Arc flashes, electrical contacts, accidents with trucks or heavy equipment—these are the high-profile risks of our industry. But the smaller, everyday line work incidents are perilous too, and at New Hampshire Electric Cooperative in Plymouth, James Robison is trying doggedly to reduce the threats they pose.
For instance, the seemingly straightforward task of securing the tag end of a partially used spool of cable is almost always an accident waiting to happen, Robison says.

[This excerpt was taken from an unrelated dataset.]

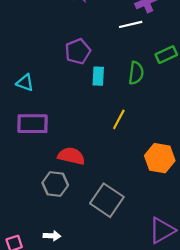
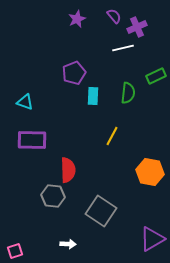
red semicircle: (71, 156) -> (68, 170), turned 75
white arrow: (52, 236) -> (68, 244), moved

The reel wants to roll on its stand, and the bulky wire tries to unspool like a tightly coiled spring. Someone from the crew has to brace the reel while pulling the line taut and holding a two-inch staple in place against the edge of the reel, all with one hand. With the other, he has to land a solid hit with a good-sized hammer, anchoring the cable tight, ideally without smashing a thumb or letting the wire lash back in his face.
Robison, an operations supervisor at New Hampshire Electric, is a longtime lineman with nearly 30 years at the co-op. He’s used his expertise to invent a simple double clamp that quickly and easily secures the loose end of a cable against its spool without the use of sharp staples and swinging hammers. He’s got a patent pending on his invention, and he’s lined up a local manufacturer to help him produce the clamp as orders come in.
Robison started design work on the “M”-shaped clamp back in late 2010 after watching the hammer-and-staple procedure go wrong. “I saw an apprentice get struck right across the mouth,” he says. “It cut both lips wide open.”
The danger also exists when releasing the anchored cable, he adds. “I’ve seen the staple get wedged onto the cable, so when you pry it off that cable comes swinging at you. It can take an eye.”
Robison decided there had to be a better way.
“I looked in every catalog available, any utility tool sales book that we had on hand,” he recalls. “I asked around, and I called distributors directly. Unless something has been developed since I started, there’s nothing out there.”
But after he finished his invention, he encountered another, more stubborn obstacle: the familiar, sometimes maddening, tendency of linemen to keep doing things the way they’ve always done them.
“I realize now how set in their ways linemen are,” Robison says. “I’ve seen it when I’m going around demonstrating the clamp. I see salty old linemen and young new guys, and I say, ‘There’s no one here who will not have the problem that this is designed to prevent.’ But when it comes to a new tool, it’s really hard to get them to sign on to it, even if it’s a safety tool.”
Robison remembers demonstrating his device at a regional utility gathering in Massachusetts a few years ago. One of the speakers, the top safety official at a big Southern investor-owned utility, warned the gathering about concentrating on spectacular dangers while overlooking the small, daily occupational hazards of line work.
“He said that in this industry, we always focus on the big stuff, the electrocutions, the truck accidents,” Robison recalls. “He had the numbers on how many man-hours are lost each year for the small things, and it was incredible, millions of man-hours.”
Later, that speaker dropped by Robison’s demonstration stand.
“I’m standing there, talking to a group of linemen,” he says. “He picked up the clamp and looked it over for a while, and he said, ‘James, this is exactly what I’m talking about. This prevents the large accident, but it also prevents the smaller ones.’ He said, ‘If I can, I will have one of these on every truck.’”
Robison is 51 now, and he moved inside about two years ago. “It’s been a great move,” he says. “It was hard to leave the line crew, but my body appreciates it.”
He thought he’d be able to find a little more time to peddle his device after his promotion, but it hasn’t worked out that way. “You know how linemen’s schedules work: There is no schedule,” he says. “I thought by taking this supervisor’s position, I’d miraculously have more time available, but I don’t. Not that I’m complaining.”
While the co-op has not endorsed his invention or taken part in its marketing or manufacture, it has bought some of the clamps. As an operations supervisor, Robison says it’s hard to watch his own set-in-their-ways linemen bypass his clamp and grab a hammer or use another method.
But he knows it’s the little things that add up. And he’ll keep working at it.